Controversies in Heart Failure |
From the Department of Surgery and Division of Cardiovascular Surgery, University of Pennsylvania Health System, Philadelphia, Pa.
Correspondence to Michael A. Acker, MD, William Maul Measey Professor of Surgery, Hospital of the University of Pennsylvania, 3400 Spruce Street, 6 Silverstein, Philadelphia, PA 19104. E-mail michael.acker{at}uphs.upenn.edu
Mitral regurgitation (MR) is commonly observed in patients with heart failure and associated with a poor prognosis.1–3 Mitral valve repair or replacement to restore valve competency is a well-established procedure when there are symptoms of heart failure and the primary disease is of the valve leaflets. However, recent interest has focused on functional or secondary mitral insufficiency in which the valve leaflets are anatomically normal but do not fully coapt because of annular dilatation and restricted leaflet motion secondary to increased ventricular size and sphericity. Such a remodeled ventricle is often associated with an ejection fraction of
40% and heart failure symptoms of New York Heart Association (NYHA) class III or IV. Surgery in this situation is controversial, as the MR is the consequence and not the cause of left ventricular (LV) dysfunction, and the prognosis, therefore, is more related to the underlying cardiomyopathic process. In addition, it has been thought in the past that elimination of a low pressure runoff might worsen the overload of the left ventricle and contribute to the high mortality seen with mitral valve surgery in heart failure patients.
Progressive LV remodeling characterized by progressive LV dilatation and change to a more spherical shape can result in functional MR as a result of annular dilatation, papillary muscle displacement, and chordal tethering. The functional MR leads to an increased preload, increased wall tension, and increased LV workload, all of which contribute in a positive feedback loop to progressive heart failure. The presence of MR itself is the independent risk factor of poor outcome, both in nonischemic and ischemic etiologies.1–3 Even uncorrected mild MR, as well as moderate to severe MR associated with ischemic cardiomyopathy, is associated with reduced long-term survival.4 In addition, it is a progressive disorder in which MR-related LV volume overload promotes further LV remodeling leading to worsening MR.

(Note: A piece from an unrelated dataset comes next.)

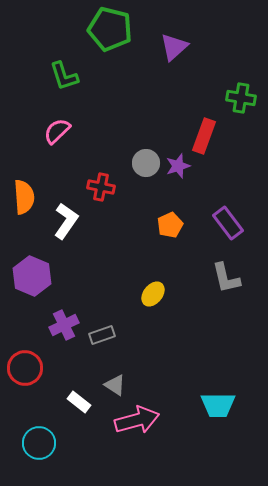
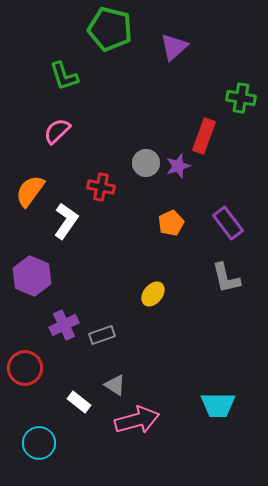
orange semicircle: moved 6 px right, 6 px up; rotated 140 degrees counterclockwise
orange pentagon: moved 1 px right, 2 px up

Although it is clear that the advent of secondary mitral insufficiency is associated with a worse prognosis, it is unclear whether the worse outcomes stem from the MR itself or whether MR is simply a marker for worsening heart failure and that its correction will improve symptoms or survival. Ultimately, we must ask if there is evidence that the correction of functional MR impacts the heart failure syndrome. Specifically, can surgery be done in patients with advanced heart failure in LV dysfunction with an acceptable operative mortality? Is there evidence that the elimination of MR results in LV reverse remodeling? Finally, what evidence is there that patient survival is benefited by the elimination of mitral insufficiency in functional MR secondary to idiopathic cardiomyopathy or ischemic cardiomyopathy?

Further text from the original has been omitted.